* _WORK ORDER_:
From the listing below, copy each line where "Gewünschte" occurs.

* _LISTED RECORDS_:
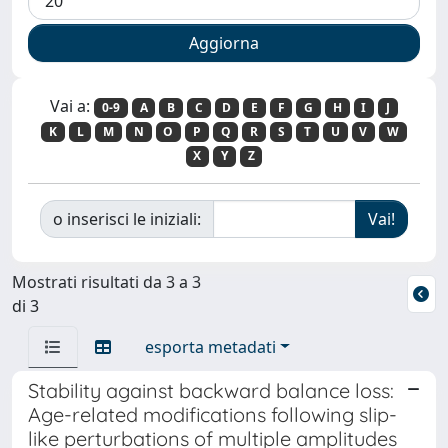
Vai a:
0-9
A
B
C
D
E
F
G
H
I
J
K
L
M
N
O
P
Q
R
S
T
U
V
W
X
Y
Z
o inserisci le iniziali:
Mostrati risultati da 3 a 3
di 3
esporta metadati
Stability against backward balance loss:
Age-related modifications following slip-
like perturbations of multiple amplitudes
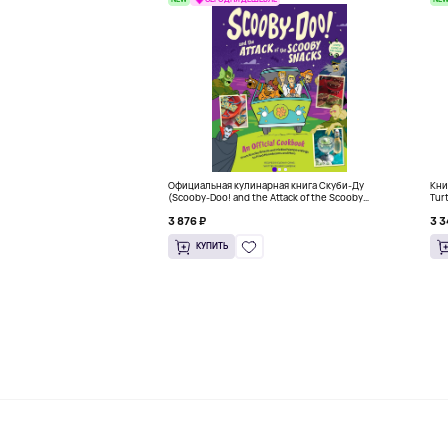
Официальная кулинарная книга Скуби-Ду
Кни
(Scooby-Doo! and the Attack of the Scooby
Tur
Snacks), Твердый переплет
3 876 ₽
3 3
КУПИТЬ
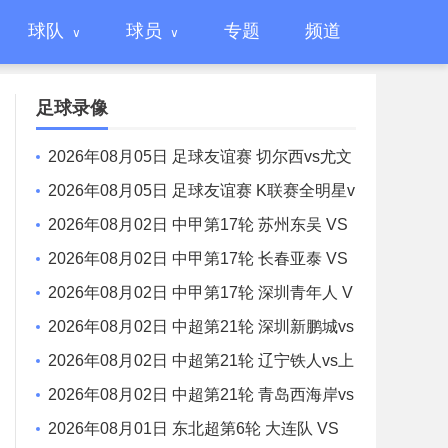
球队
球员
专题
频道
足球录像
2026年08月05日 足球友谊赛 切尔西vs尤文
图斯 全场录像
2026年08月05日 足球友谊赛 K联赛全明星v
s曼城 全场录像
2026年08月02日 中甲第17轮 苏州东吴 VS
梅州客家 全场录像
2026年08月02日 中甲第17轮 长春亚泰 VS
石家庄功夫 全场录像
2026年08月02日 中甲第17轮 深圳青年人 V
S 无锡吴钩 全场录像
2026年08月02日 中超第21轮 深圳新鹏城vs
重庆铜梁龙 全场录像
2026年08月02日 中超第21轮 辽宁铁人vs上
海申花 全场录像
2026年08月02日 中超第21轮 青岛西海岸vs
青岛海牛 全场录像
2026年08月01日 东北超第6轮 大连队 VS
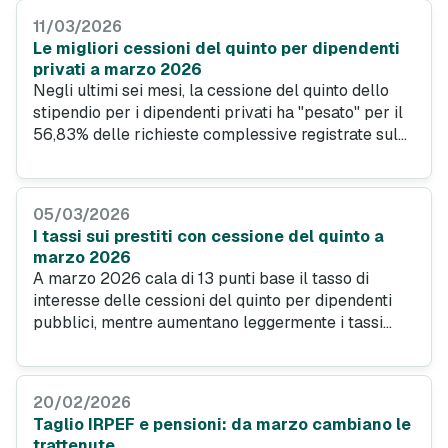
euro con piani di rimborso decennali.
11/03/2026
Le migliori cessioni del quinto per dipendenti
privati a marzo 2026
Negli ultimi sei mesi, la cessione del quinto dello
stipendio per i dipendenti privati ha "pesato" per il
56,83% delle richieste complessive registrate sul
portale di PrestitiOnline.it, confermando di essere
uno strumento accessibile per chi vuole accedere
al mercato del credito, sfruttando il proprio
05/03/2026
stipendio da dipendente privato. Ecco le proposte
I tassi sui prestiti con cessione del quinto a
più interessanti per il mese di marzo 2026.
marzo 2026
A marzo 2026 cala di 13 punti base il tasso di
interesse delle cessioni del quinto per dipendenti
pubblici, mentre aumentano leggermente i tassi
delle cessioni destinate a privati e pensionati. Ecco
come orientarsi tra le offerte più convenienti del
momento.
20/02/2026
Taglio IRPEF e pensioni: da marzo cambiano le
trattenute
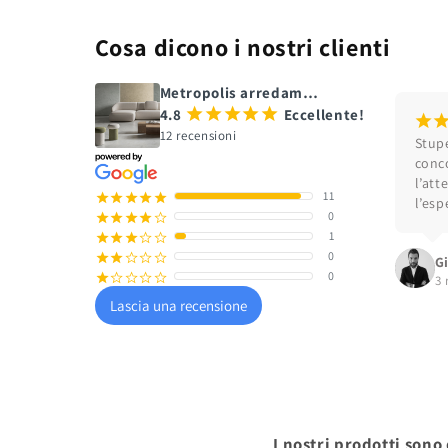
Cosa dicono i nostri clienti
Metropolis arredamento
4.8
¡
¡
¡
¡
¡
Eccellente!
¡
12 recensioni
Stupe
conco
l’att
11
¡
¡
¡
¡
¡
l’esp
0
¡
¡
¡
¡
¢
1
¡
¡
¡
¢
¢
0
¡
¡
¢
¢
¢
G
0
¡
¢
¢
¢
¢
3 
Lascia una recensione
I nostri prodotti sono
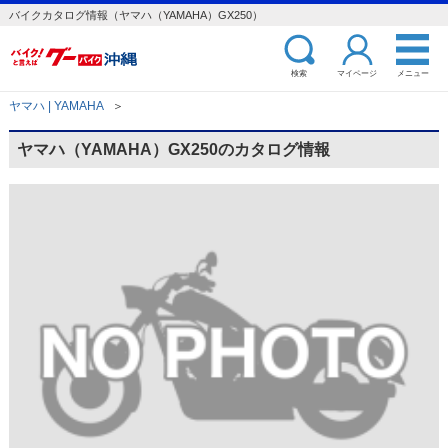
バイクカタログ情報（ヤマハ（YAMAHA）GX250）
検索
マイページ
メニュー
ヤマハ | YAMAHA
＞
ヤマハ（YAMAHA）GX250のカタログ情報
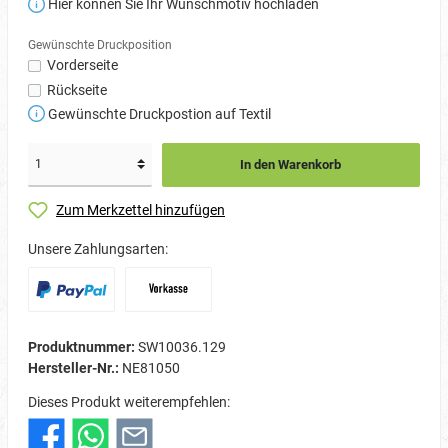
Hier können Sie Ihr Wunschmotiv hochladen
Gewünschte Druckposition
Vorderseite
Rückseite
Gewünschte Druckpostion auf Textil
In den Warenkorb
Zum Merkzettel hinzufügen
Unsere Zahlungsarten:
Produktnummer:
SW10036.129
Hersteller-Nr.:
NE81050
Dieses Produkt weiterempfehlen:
---
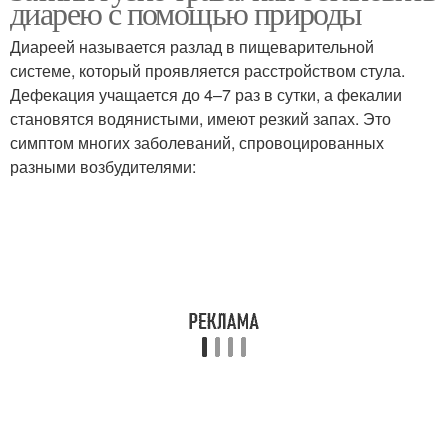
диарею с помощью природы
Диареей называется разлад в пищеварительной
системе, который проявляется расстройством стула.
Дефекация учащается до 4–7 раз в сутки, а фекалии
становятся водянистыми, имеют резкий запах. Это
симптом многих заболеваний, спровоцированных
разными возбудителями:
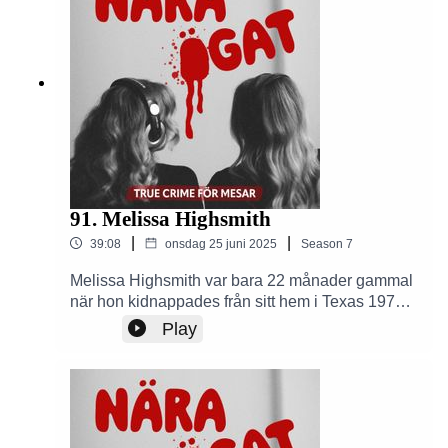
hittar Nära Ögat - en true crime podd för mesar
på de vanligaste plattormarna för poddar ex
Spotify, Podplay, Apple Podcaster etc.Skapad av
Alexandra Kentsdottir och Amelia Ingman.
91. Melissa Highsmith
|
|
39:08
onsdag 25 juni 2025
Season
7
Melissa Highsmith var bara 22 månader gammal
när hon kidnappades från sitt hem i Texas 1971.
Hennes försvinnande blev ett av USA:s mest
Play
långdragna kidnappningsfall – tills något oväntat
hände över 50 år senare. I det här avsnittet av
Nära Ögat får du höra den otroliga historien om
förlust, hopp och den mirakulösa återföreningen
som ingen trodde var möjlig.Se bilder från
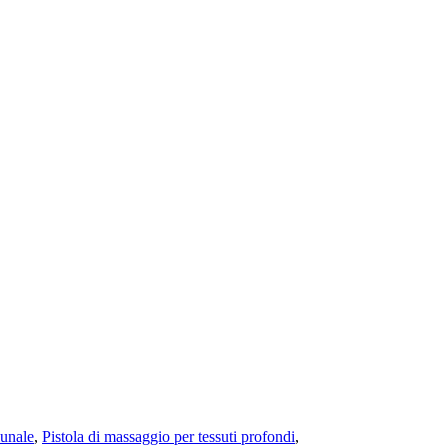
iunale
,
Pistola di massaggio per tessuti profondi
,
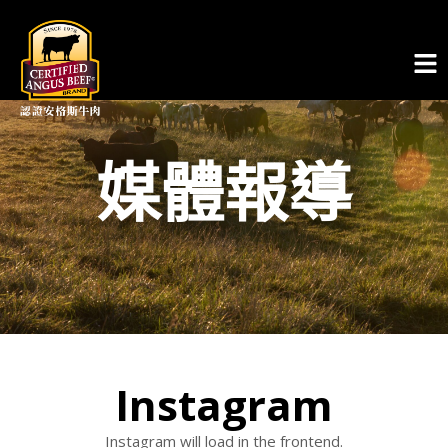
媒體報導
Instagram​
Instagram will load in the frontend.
--
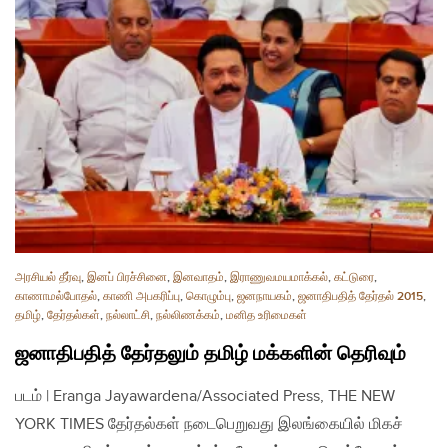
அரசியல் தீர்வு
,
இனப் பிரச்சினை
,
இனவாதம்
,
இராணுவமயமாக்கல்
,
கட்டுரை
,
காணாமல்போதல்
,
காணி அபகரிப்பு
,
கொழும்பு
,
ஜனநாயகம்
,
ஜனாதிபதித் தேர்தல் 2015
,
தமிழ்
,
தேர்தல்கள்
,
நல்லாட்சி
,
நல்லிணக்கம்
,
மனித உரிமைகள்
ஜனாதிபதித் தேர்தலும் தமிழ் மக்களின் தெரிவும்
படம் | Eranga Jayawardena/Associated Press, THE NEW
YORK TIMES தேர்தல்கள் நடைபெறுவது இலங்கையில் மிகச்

* _RESULT OF THIS TASK_:
Gewünschte Druckposition
Gewünschte Druckpostion auf Textil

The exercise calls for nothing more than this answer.